> About this task
Please count the lines in the entries below that include the word "movimenti", and give only the number.

§

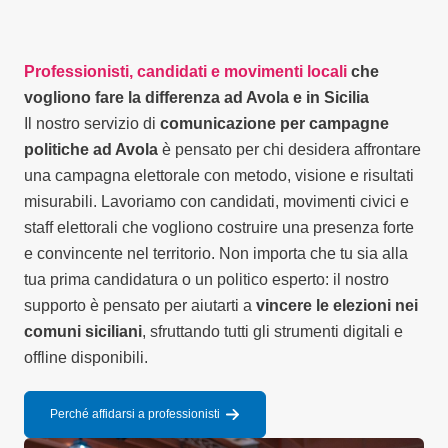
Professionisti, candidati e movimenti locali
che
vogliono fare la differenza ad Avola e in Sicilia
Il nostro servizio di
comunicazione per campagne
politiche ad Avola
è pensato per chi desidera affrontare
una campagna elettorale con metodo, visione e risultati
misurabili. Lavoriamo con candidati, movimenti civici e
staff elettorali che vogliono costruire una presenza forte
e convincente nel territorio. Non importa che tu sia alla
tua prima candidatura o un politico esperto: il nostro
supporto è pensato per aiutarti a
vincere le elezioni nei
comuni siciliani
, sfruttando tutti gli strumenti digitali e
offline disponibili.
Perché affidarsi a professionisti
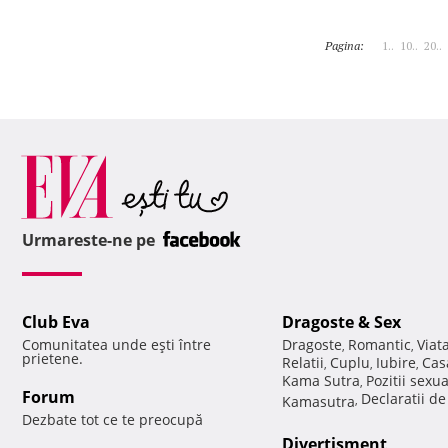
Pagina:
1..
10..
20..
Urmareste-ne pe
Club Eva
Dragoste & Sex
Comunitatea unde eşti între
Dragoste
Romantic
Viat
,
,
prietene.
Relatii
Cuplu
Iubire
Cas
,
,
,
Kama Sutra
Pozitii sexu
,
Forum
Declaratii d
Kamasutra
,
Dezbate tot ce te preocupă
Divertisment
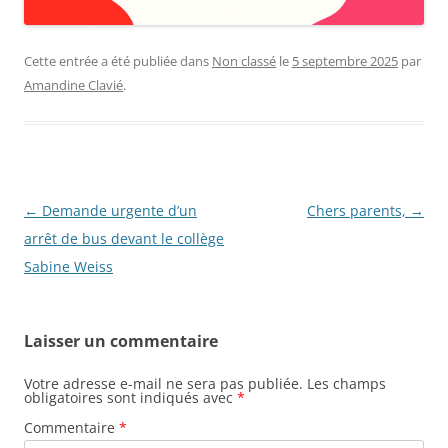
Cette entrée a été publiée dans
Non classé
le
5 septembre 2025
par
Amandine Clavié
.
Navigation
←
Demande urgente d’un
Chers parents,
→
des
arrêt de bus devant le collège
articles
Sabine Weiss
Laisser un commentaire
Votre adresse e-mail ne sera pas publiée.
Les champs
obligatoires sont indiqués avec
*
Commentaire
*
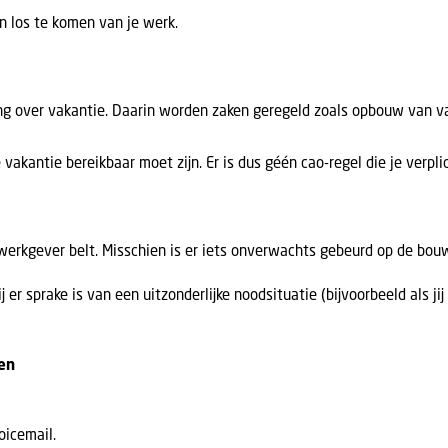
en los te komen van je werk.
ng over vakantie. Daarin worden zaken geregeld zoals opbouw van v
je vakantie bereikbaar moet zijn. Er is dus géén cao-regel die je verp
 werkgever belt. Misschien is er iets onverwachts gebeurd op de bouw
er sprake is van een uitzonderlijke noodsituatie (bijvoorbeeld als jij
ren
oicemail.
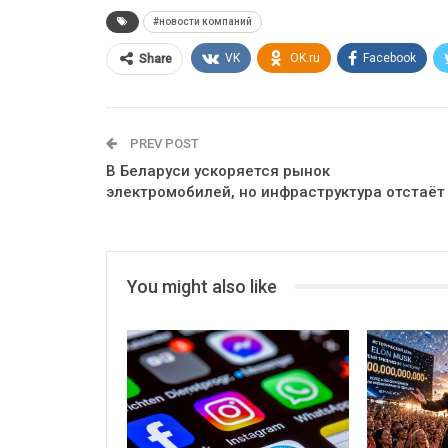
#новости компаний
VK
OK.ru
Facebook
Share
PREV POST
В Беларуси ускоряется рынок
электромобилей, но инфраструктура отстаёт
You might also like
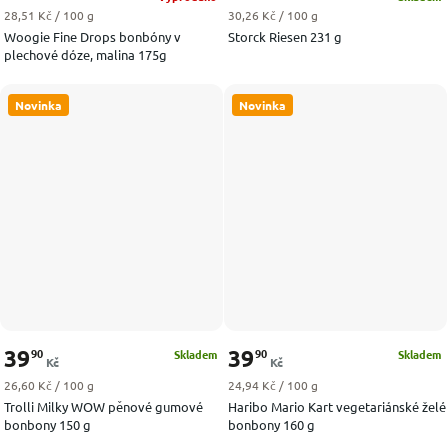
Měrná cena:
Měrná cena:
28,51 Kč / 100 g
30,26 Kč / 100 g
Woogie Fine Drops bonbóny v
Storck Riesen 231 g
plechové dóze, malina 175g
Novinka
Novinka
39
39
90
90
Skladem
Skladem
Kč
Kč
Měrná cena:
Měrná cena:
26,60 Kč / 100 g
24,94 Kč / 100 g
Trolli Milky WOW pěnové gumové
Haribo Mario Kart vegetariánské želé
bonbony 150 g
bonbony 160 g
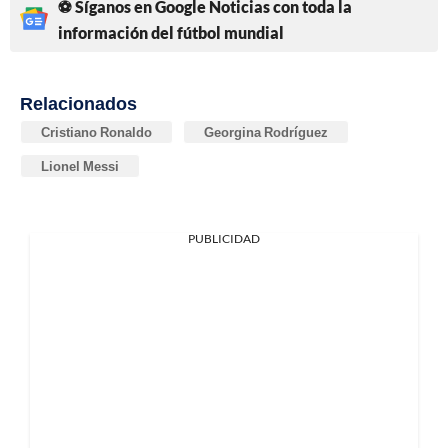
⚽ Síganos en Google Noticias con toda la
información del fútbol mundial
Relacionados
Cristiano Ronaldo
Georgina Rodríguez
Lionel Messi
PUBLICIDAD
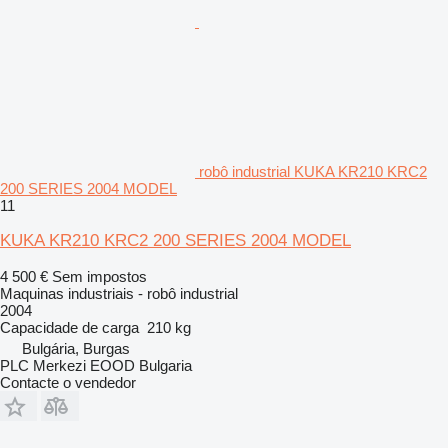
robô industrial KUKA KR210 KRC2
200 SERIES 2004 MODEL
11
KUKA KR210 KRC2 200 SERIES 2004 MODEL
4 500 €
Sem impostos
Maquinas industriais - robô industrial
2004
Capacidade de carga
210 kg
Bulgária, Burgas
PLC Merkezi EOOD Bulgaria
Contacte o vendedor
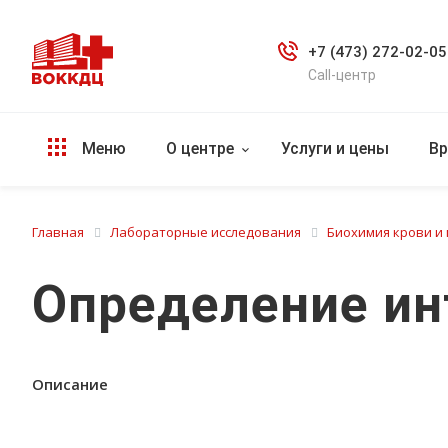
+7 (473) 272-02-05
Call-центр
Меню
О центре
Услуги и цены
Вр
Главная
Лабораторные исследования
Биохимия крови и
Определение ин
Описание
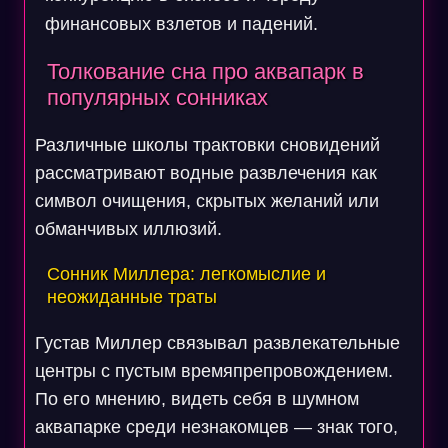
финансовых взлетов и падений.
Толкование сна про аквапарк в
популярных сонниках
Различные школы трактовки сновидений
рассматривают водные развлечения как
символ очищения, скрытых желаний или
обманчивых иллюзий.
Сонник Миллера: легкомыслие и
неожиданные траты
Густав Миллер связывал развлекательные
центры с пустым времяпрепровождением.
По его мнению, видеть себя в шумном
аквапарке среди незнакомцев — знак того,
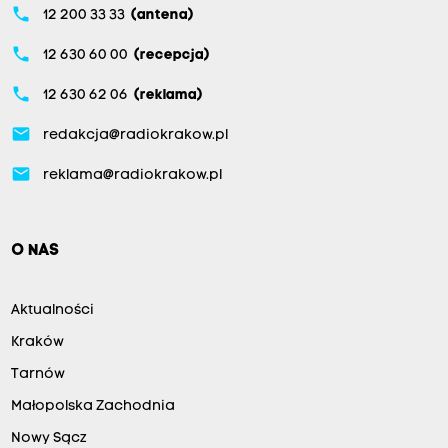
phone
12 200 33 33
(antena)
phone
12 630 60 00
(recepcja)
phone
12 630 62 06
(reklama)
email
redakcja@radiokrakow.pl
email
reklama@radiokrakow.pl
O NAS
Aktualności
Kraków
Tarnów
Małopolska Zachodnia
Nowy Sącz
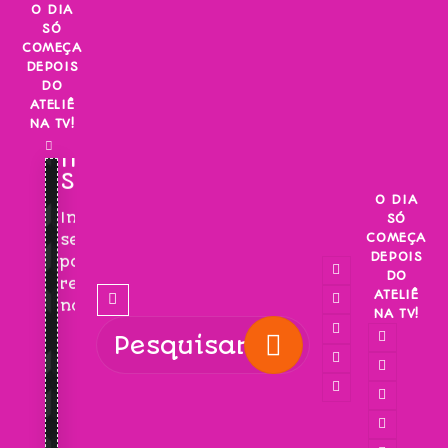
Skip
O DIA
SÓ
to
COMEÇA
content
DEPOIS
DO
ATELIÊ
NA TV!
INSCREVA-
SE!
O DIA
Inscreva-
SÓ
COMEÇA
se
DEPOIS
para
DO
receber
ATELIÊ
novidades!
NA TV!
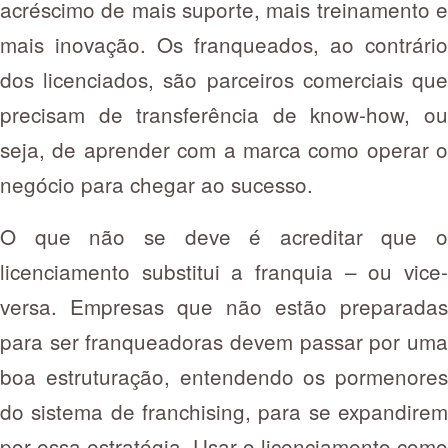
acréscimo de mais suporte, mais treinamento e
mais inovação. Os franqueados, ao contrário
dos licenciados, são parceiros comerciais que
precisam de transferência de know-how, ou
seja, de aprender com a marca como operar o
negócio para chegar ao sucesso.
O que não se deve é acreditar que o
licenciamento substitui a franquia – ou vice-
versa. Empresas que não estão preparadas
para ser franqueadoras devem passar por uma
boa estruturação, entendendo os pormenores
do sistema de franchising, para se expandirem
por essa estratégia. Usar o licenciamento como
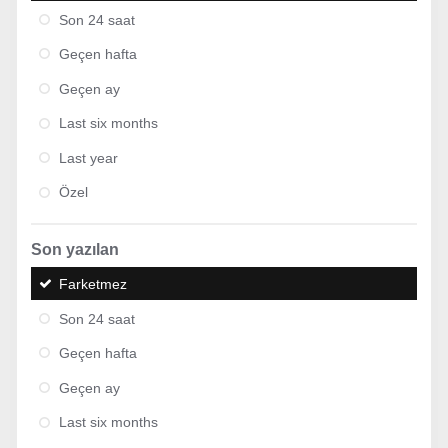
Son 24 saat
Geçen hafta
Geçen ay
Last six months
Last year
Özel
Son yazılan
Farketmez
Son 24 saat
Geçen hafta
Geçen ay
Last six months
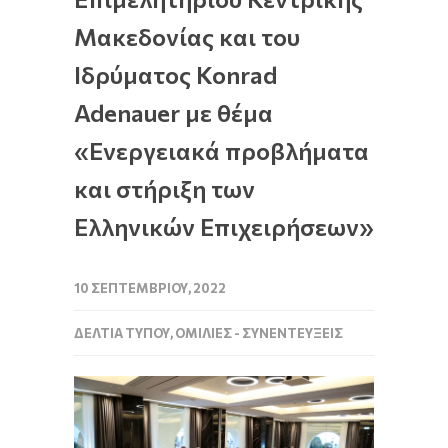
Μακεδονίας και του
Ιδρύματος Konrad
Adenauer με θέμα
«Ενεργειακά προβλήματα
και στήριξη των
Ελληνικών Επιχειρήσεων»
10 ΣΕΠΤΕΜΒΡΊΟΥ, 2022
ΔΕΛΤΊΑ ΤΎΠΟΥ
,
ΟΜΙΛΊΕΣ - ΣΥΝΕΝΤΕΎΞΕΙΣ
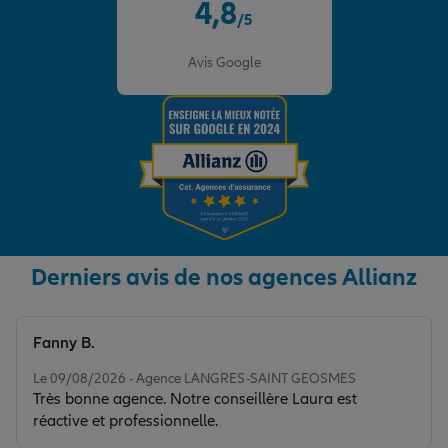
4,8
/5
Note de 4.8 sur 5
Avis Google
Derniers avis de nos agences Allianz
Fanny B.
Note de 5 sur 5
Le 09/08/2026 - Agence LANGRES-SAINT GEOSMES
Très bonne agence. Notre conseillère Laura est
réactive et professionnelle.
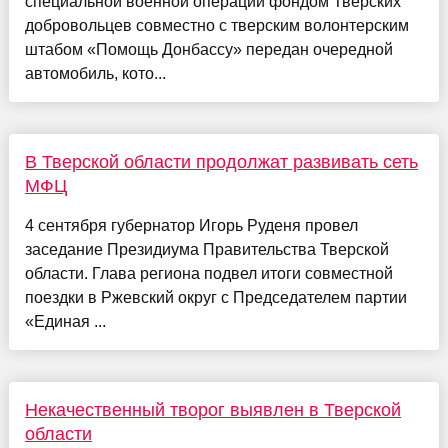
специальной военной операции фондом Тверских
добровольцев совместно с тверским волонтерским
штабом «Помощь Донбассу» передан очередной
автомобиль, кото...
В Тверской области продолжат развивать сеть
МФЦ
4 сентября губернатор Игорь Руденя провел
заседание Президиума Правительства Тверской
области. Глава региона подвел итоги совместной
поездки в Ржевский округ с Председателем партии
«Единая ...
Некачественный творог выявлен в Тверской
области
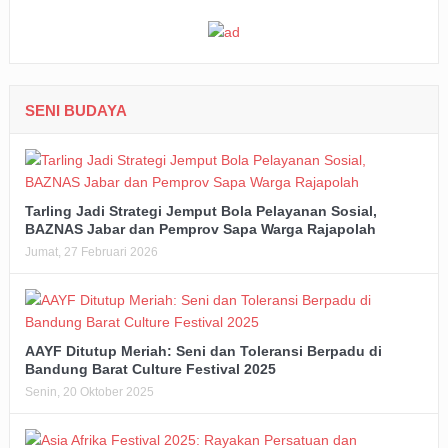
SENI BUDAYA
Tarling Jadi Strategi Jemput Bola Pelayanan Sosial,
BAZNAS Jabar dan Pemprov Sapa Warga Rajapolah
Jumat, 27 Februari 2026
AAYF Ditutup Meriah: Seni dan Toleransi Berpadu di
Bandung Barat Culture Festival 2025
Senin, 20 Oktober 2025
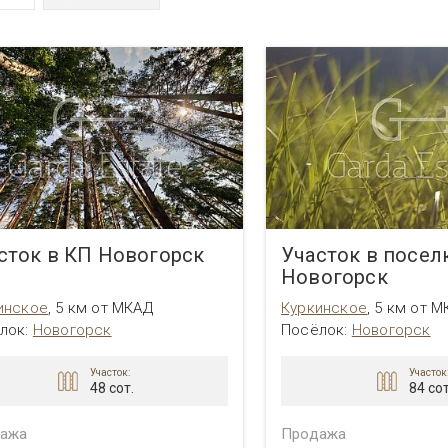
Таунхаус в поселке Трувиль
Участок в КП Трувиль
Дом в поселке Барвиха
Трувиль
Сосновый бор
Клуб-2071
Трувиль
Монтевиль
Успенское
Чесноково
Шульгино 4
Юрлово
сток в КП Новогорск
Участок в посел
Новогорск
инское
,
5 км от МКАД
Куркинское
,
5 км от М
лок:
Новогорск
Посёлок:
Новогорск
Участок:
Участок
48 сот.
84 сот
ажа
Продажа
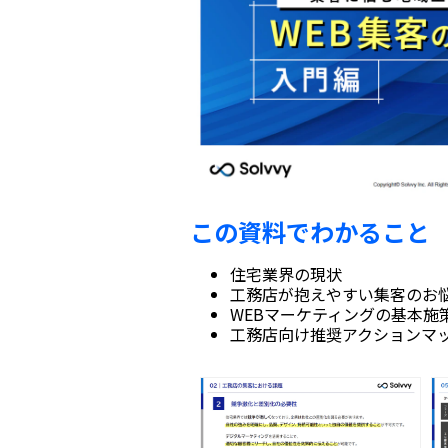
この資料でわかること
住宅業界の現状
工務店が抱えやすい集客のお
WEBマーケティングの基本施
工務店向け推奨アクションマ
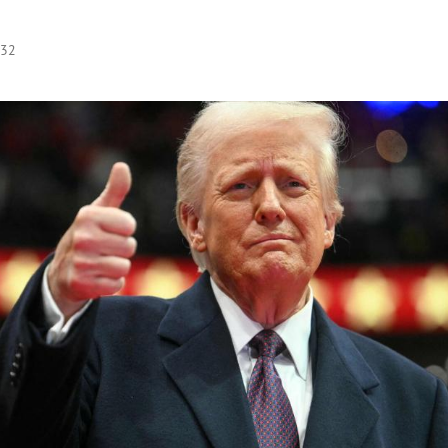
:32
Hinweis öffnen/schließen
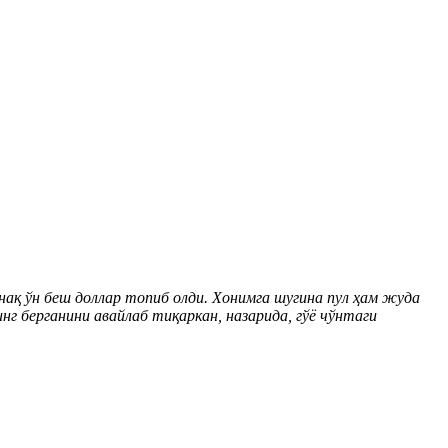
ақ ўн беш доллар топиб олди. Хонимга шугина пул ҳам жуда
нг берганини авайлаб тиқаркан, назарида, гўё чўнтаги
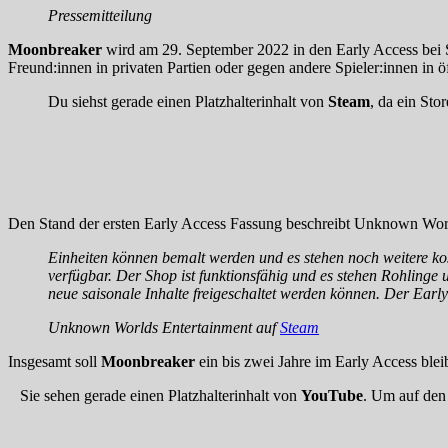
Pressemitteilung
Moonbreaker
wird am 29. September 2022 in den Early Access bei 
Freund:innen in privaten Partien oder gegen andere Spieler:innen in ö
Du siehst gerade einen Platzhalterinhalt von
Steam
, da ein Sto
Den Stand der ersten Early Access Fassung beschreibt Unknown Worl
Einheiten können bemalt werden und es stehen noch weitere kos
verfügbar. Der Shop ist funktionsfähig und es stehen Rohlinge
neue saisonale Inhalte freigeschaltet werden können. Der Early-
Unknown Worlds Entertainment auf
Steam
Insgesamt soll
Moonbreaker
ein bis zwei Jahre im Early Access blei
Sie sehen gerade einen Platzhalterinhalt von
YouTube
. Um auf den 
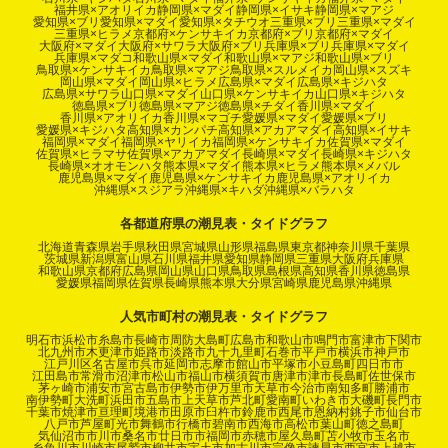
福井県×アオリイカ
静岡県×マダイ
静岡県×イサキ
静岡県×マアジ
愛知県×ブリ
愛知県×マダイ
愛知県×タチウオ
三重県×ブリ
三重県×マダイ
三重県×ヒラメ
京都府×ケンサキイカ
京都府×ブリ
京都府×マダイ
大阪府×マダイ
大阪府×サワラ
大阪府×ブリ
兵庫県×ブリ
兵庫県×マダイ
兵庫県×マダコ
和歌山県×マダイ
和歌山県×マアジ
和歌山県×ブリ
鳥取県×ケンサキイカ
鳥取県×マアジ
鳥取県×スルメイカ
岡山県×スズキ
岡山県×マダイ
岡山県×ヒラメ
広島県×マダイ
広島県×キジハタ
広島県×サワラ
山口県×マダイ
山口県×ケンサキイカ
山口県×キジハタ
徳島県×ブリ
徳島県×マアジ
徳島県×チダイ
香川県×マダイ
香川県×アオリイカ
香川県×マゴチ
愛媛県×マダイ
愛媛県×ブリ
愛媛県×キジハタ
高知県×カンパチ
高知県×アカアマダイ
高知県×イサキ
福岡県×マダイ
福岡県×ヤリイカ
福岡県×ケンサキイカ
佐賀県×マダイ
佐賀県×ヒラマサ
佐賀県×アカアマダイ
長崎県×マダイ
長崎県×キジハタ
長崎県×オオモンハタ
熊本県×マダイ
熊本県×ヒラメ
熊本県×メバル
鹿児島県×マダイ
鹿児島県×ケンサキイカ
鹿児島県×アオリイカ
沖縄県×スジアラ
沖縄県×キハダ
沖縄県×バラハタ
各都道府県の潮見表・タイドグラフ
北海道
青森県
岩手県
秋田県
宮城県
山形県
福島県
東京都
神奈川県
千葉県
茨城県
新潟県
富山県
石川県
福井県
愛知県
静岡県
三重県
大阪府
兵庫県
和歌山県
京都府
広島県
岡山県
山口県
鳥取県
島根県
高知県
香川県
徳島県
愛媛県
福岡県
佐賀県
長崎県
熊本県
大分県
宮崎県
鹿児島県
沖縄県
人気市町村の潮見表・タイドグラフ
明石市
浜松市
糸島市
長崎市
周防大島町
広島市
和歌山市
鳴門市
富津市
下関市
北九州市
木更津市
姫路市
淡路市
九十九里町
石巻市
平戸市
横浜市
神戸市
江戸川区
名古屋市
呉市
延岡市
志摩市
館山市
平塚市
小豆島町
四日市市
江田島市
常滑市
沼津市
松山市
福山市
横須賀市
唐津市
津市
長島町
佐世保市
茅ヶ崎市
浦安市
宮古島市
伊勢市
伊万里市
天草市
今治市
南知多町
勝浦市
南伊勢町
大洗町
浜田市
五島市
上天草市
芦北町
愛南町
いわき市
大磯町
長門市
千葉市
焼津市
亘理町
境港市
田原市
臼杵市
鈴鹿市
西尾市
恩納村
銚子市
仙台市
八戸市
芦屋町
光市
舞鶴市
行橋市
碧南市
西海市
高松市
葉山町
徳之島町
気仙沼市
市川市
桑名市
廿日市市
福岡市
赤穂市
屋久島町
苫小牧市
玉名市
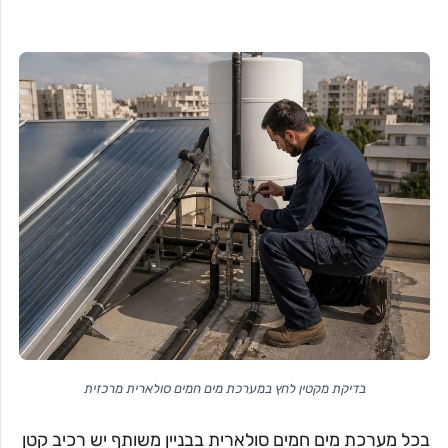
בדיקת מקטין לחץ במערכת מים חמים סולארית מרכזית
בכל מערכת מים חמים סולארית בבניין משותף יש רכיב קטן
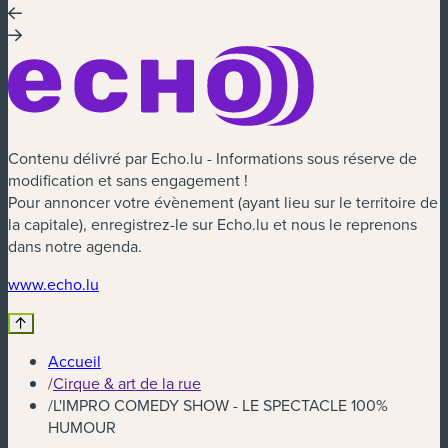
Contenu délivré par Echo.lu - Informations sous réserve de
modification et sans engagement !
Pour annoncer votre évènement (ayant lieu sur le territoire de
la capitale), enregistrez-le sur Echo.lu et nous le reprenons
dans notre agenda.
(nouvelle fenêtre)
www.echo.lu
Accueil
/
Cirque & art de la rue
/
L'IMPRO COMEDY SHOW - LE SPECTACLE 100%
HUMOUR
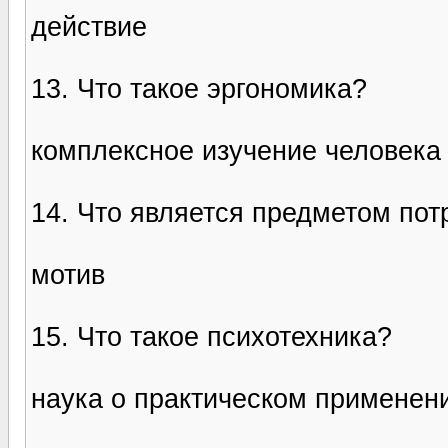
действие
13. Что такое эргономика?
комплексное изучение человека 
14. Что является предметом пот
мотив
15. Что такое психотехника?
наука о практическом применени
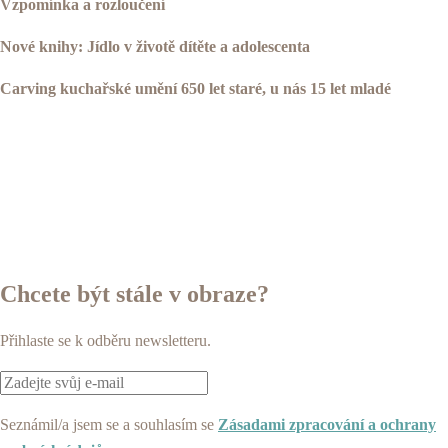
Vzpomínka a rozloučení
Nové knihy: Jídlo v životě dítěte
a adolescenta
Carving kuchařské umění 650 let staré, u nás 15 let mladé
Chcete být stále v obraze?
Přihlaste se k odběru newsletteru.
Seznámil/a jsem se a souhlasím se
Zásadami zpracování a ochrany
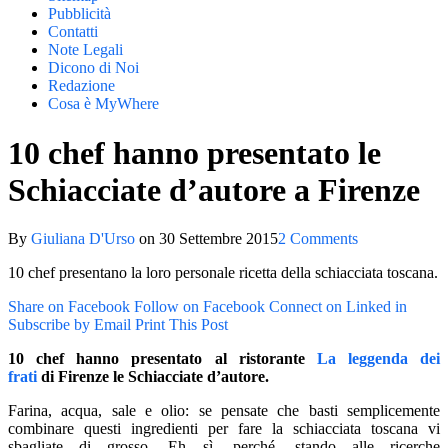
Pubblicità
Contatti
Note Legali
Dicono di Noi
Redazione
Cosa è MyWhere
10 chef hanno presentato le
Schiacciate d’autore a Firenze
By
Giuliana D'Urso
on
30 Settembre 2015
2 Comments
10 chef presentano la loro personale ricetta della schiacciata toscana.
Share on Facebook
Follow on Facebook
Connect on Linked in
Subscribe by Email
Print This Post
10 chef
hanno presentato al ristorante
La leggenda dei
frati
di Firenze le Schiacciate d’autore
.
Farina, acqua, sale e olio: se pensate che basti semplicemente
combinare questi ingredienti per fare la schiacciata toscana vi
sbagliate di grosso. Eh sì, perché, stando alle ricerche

§

> Result of the task
2